PALMITOYL LYSOZYME-INDUCED STABILIZATION OF PE (PHOSPHATIDYLETHANOLAMINE) LIPOSOMES AND THEIR INTERACTION WITH CANDIDA-ALBICANS

The interaction with fungal cells of dioleoylphosphatidylethanolamine liposomes coated with palmitoyl lysozyme was investigated using lysozyme as a stabilizer for an unstable bilayer as well as a recognizer for a specific target cell.
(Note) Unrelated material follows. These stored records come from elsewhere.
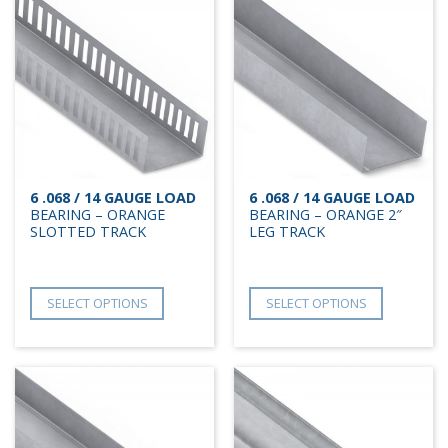
6 .068 / 14 GAUGE LOAD
6 .068 / 14 GAUGE LOAD
BEARING – ORANGE
BEARING – ORANGE 2″
SLOTTED TRACK
LEG TRACK
SELECT OPTIONS
SELECT OPTIONS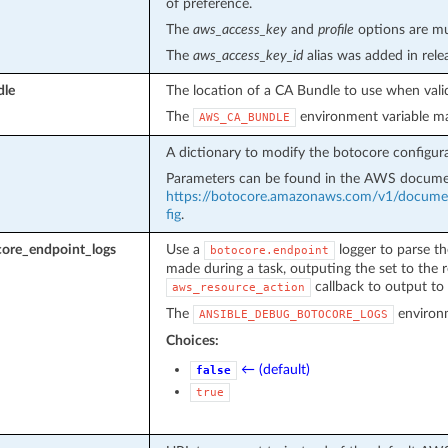
of preference.
The
aws_access_key
and
profile
options are mut
The
aws_access_key_id
alias was added in rel
dle
The location of a CA Bundle to use when valid
The
environment variable ma
AWS_CA_BUNDLE
A dictionary to modify the botocore configura
Parameters can be found in the AWS docume
https://botocore.amazonaws.com/v1/document
fig
.
ore_endpoint_logs
Use a
logger to parse th
botocore.endpoint
made during a task, outputing the set to the r
callback to output to 
aws_resource_action
The
environm
ANSIBLE_DEBUG_BOTOCORE_LOGS
Choices:
← (default)
false
true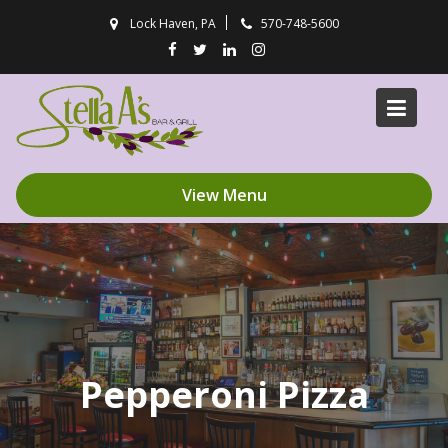
Skip
Lock Haven, PA
570-748-5600
to
content
View Menu
Pepperoni Pizza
Lysozyme, which interacts with chitin in the fungal cell wall, lyses chitin and kills the cells, was acylated with N-hydroxysuccinimide ester of palmitic acid (NHSP) and incorporated into the lipid bilayer. Lysozyme was optimally modified when the ratio of NHSP to lysozyme was 15 at pH 8.0. Modification of lysozyme was detected by SDS-PAGE, and its molecular weight was about 1,500 greater than that of the intact lysozyme at the optimal ratio of NHSP to lysozyme. The activity of palmitoyl lysozyme toward glycolchitin was reduced to 35% of that of intact lysozyme. Both lysozyme and palmitoyl lysozyme had antifungal activities, but palmitoyl lysozyme was more effective than intact lysozyme against Candida albicans. The minimal molar ratio of palmitoyl lysozyme to phosphatidylethanolamine required to form stable liposomes was 2.4 X 10(-4), and the optimal ratio was ab out 2.4 X 10(-3). The percentage survival of cells treated with the inserted palmitoyl lysozyme was lower than that of cells treated with free palmitoyl lysozyme. These findings suggest that palmitoyl lysozyme-incorporated liposomal membrane is more effectively adsorbed by Candida albicans than free palmitoyl lysozyme is.